**About this task:**
Below are records; state how many of their lines hold the word "Kantarı", and give only the figure.

____________

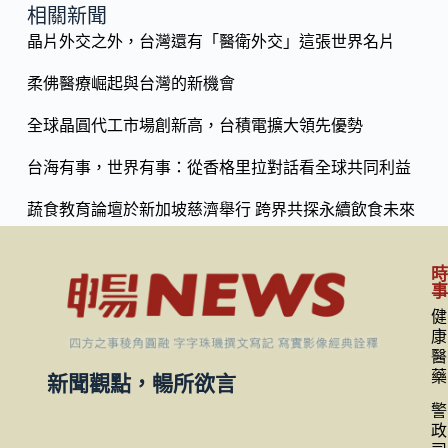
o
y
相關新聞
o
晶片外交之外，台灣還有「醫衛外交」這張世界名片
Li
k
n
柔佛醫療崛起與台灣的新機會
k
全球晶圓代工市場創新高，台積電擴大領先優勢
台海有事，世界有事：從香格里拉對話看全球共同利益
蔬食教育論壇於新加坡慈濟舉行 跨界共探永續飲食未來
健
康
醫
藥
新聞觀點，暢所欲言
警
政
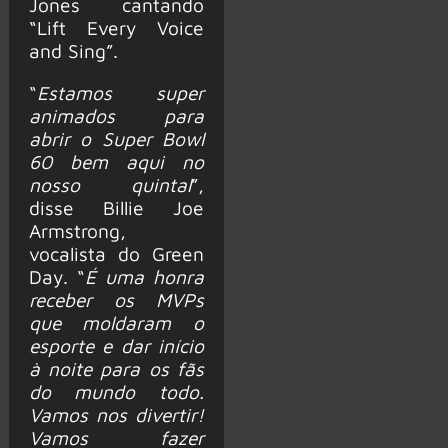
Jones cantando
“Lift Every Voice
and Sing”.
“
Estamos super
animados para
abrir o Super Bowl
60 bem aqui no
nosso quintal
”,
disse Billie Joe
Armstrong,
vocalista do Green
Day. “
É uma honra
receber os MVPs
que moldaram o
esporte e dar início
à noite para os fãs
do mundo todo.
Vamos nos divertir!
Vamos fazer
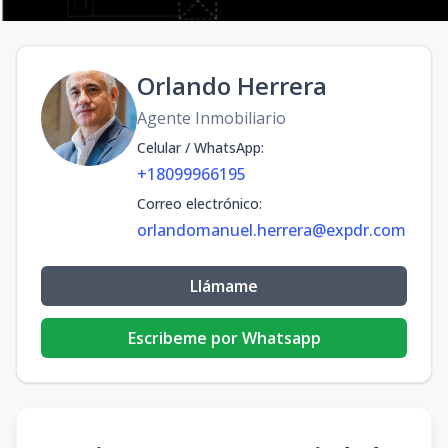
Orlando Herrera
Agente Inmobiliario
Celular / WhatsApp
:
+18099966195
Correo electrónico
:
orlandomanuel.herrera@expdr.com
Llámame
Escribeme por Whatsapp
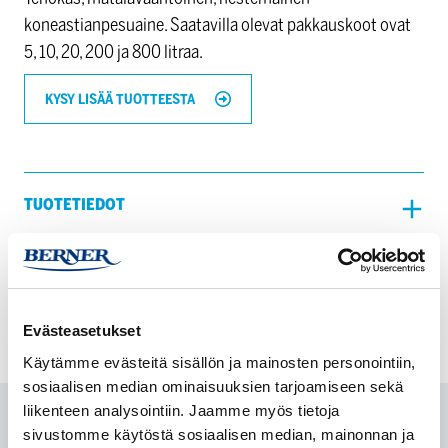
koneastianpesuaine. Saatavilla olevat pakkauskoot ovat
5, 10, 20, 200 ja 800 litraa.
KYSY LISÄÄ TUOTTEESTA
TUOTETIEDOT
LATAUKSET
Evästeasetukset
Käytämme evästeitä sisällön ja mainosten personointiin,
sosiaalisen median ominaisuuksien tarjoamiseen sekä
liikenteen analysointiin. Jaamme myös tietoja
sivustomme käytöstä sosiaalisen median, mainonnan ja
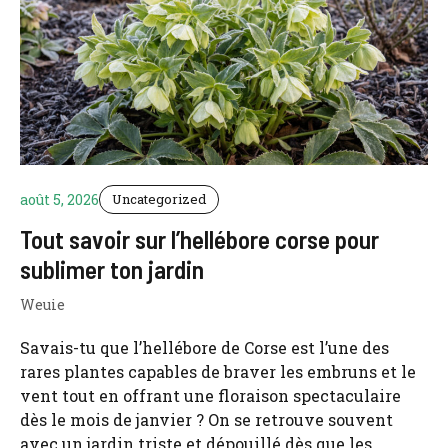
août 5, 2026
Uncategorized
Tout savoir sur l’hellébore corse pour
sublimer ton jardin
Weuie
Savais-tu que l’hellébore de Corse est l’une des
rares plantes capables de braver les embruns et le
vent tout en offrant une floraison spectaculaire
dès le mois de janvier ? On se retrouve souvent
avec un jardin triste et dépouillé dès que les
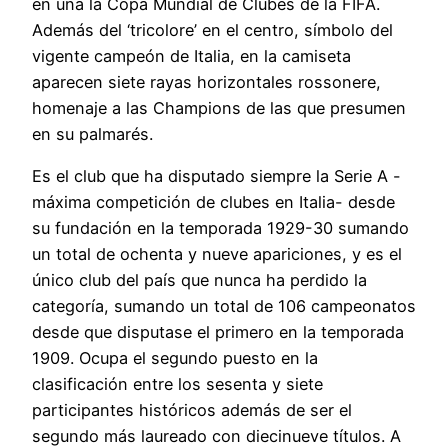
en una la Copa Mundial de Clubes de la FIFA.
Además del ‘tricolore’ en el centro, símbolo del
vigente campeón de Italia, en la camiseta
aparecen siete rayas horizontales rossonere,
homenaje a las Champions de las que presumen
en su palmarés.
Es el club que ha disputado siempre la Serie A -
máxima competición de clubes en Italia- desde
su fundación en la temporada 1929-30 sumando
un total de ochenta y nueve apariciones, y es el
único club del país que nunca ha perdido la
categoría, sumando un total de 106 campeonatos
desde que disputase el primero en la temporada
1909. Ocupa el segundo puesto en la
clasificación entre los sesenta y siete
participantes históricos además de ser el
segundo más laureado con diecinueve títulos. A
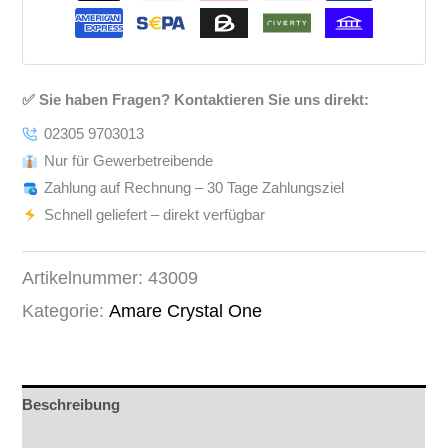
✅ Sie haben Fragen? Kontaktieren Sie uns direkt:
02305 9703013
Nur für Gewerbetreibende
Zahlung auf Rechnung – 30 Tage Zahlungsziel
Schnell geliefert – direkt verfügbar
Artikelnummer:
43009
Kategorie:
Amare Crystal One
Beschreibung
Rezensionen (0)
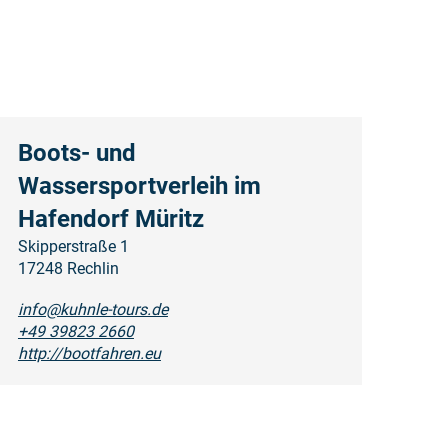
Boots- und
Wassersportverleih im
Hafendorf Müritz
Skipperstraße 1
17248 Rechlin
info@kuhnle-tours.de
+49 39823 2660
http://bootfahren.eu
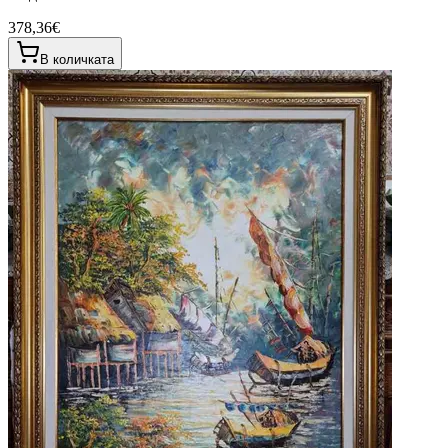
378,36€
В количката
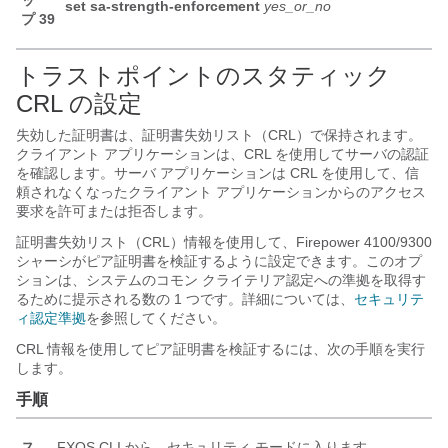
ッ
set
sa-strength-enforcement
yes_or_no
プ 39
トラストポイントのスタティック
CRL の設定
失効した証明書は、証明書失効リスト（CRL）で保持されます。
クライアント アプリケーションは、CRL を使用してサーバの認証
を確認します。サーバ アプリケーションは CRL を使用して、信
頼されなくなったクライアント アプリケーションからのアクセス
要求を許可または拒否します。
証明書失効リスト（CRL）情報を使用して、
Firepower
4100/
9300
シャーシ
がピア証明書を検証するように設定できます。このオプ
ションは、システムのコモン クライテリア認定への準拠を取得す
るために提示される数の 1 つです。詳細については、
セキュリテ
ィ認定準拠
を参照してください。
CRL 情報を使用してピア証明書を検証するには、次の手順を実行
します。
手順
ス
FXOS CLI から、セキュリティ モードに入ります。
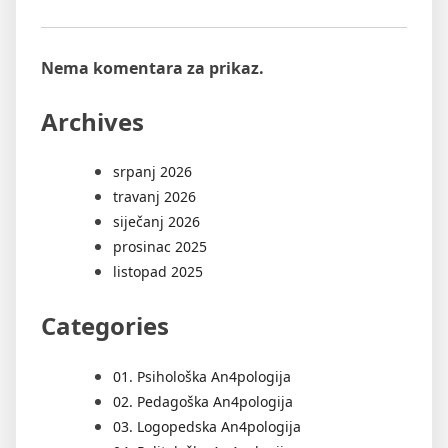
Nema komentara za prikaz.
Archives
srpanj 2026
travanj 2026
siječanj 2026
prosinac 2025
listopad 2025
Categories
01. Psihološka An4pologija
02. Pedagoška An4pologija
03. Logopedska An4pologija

____________

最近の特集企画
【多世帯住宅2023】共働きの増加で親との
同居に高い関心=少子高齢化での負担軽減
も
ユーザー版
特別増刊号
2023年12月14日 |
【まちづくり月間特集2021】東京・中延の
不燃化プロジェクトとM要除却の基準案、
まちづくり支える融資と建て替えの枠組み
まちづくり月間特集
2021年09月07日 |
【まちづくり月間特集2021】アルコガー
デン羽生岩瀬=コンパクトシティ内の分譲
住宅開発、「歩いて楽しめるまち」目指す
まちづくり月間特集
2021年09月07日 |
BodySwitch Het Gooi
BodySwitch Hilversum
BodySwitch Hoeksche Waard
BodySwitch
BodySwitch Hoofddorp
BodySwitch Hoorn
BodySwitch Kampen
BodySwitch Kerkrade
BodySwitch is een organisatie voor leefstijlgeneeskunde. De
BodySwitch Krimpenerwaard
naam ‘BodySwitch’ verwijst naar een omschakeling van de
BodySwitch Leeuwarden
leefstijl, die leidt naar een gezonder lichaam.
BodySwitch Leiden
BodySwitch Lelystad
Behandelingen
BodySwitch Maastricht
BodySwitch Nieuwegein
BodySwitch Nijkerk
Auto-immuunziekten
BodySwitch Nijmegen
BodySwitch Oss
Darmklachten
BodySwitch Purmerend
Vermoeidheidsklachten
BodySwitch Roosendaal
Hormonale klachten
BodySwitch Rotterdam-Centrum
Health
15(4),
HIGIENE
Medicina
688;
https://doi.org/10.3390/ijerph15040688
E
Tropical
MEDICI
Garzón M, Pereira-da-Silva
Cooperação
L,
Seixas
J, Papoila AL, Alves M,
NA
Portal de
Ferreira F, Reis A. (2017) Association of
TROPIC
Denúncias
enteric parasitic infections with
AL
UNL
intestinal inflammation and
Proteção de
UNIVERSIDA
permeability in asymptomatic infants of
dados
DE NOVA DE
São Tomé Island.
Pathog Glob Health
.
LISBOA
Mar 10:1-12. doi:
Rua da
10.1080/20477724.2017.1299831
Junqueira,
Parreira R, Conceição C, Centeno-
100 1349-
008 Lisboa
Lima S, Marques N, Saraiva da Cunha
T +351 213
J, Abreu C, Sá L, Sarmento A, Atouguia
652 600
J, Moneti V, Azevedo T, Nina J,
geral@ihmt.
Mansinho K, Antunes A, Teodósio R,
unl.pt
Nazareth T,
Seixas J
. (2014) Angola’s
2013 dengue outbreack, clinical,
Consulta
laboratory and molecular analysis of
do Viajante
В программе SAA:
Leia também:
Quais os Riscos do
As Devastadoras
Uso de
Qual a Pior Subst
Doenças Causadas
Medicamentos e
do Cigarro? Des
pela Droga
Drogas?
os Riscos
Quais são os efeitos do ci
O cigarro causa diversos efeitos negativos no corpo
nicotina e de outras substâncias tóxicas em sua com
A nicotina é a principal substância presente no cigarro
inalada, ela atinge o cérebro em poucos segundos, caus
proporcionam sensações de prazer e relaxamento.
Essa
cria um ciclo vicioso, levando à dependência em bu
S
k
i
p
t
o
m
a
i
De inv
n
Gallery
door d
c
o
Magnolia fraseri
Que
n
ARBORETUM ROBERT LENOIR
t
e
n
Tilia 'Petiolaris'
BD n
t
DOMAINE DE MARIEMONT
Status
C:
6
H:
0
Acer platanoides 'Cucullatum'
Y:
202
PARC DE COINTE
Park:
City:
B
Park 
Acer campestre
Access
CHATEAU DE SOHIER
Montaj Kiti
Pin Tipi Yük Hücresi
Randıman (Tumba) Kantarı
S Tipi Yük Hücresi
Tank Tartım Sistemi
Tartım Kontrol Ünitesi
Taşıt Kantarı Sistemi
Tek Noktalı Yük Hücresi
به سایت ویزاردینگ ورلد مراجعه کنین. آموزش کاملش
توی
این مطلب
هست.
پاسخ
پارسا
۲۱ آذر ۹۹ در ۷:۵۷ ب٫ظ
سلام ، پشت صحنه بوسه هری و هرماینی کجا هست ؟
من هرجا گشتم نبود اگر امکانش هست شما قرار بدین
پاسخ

____________

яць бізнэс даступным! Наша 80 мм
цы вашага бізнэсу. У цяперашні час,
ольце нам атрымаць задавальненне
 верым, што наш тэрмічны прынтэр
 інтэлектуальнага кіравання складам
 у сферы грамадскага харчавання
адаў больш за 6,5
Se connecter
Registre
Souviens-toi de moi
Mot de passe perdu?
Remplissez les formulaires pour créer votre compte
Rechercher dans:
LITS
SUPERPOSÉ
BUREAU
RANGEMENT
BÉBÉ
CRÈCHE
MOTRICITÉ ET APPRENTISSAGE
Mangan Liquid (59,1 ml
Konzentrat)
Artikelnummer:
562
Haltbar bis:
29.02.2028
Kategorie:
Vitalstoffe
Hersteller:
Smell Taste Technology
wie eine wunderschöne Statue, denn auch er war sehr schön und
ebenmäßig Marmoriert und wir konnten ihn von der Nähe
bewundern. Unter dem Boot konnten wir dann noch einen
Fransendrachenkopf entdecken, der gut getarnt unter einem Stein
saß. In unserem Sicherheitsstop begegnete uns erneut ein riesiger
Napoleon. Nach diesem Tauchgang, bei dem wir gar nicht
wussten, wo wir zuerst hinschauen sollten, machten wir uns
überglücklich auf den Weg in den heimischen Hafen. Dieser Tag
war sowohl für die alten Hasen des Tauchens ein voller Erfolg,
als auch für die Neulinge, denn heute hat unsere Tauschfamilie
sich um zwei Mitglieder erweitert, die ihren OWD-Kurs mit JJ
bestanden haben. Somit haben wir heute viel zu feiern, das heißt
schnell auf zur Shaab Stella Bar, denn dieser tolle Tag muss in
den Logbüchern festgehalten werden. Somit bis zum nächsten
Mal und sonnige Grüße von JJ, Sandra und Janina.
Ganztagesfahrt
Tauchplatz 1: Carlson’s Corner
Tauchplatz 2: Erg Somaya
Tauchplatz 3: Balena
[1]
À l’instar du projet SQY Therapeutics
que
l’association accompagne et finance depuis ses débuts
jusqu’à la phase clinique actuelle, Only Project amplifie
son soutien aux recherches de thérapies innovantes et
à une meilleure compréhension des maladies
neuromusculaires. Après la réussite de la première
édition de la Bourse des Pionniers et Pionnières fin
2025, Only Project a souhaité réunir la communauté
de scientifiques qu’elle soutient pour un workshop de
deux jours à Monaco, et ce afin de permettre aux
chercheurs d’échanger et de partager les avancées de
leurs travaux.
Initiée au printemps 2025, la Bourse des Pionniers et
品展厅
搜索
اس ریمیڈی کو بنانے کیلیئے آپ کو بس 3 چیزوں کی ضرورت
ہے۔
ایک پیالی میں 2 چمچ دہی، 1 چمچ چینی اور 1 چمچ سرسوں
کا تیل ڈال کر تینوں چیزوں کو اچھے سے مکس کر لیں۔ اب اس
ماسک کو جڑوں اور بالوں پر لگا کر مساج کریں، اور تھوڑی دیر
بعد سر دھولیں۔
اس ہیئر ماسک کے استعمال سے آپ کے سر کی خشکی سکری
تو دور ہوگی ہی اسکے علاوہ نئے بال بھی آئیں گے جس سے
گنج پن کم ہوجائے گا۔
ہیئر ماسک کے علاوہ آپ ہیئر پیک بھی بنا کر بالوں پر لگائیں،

____________

**Expected output:**
2